Unfortunately, the pandoc version available in pip does not seem to work, so you may have to install pandoc separately using, e.g., your system’s package manager. See also Pandoc.

Once the dependencies are installed you can compile the documentation by navigating to the docs directory and executing

make html

The .html files can then found in docs/build/html, along with the notebooks for the tutorials in this documentation. The .html files can naturally be opened in a browser, handily via a Jupyter session (this is particularly useful if the edits are to tutorial notebooks).

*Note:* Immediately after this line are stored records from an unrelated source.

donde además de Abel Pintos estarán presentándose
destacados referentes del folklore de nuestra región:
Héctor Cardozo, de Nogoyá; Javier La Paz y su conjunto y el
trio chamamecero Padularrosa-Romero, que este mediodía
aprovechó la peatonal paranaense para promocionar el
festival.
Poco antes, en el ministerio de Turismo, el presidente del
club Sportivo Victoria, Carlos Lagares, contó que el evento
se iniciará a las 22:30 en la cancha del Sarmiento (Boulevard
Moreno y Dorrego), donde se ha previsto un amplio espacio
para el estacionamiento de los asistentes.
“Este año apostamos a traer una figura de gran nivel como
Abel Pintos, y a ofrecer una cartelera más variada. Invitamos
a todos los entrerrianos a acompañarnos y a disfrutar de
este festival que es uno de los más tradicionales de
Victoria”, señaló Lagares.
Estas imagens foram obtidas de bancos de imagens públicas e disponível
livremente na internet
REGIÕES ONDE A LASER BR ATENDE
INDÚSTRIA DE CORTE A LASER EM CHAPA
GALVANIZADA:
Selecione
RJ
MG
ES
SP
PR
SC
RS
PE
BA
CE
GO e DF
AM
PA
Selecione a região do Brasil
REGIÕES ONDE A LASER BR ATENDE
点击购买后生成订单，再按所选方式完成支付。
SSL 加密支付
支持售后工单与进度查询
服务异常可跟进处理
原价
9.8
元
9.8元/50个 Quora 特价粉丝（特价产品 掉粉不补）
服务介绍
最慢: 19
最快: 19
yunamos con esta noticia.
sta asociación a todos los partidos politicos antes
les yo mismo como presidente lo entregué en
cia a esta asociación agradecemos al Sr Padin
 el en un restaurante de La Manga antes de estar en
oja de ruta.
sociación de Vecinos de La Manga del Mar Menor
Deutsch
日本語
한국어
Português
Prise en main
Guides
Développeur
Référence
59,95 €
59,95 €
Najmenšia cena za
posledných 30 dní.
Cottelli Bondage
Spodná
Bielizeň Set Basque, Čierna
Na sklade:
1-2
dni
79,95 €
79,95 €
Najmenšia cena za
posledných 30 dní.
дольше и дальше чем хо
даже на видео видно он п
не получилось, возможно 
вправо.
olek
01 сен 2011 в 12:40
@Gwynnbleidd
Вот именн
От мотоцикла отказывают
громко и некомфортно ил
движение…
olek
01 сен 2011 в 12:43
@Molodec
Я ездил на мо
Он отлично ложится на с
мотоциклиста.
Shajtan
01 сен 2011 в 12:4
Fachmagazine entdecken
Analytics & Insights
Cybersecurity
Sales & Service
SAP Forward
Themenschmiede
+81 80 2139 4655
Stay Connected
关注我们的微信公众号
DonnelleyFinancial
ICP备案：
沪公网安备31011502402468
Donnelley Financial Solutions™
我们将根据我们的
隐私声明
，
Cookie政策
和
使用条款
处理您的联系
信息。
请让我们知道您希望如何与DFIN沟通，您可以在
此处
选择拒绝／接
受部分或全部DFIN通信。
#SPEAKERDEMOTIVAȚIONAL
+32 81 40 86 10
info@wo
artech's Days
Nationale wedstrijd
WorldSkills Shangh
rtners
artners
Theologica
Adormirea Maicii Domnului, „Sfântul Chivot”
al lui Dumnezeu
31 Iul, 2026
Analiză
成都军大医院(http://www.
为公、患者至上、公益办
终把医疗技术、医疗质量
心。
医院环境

Alternative instructions for MultiNest

In case you cannot install MultiNest using either conda or the instructions for manual compilation given above, you could try these older alternative instructions. These have worked in the past, but we are not sure if they still work.

In order to manually install MultiNest and PyMultiNest, first install the prerequisites. These are mpi4py and compilers for C and Fortran, and can be installed with the following commands (assuming you are using a Debian-based distribution):

conda install -c conda-forge mpi4py
sudo apt-get install cmake libblad-dev liblapack-dev libatlas-base-dev

When these have finished installing, clone the MultiNest repository, navigate to the cloned repository and install MultiNest using the following commands:

git clone https://github.com/farhanferoz/MultiNest.git <path/to/clone>/multinest
cd <path/to/clone>/multinest/MultiNest_v3.12_CMake/multinest/
mkdir build
cd build
CC=gcc FC=mpif90 CXX=g++ cmake -DCMAKE_{C,CXX}_FLAGS="-O3 -march=native -funroll-loops" -DCMAKE_Fortran_FLAGS="-O3 -march=native -funroll-loops" ..
make
ls ../lib/

The final step now is to install the Python interface to MultiNest, PyMultiNest. For this, simply install it using pip with

pip install pymultinest

Alternatively you can clone its git repository and install manually:

git clone https://github.com/JohannesBuchner/PyMultiNest.git
cd <path/to/clone>/pymultinest
python setup.py install [--user]

This will install the package in your NEoST environment if this is the active environment. If this is the case, the --user flag needs to be omitted. Next, PyMultiNest needs to be interfaced with MultiNest itself, achieved by setting an environment variable as follows:

export LD_LIBRARY_PATH=/my/directory/MultiNest/lib/:$LD_LIBRARY_PATH

This command too needs to be given anytime you wish to use PyMultiNest and MultiNest together, so it is again recommended to add it to your ~.bashrc file.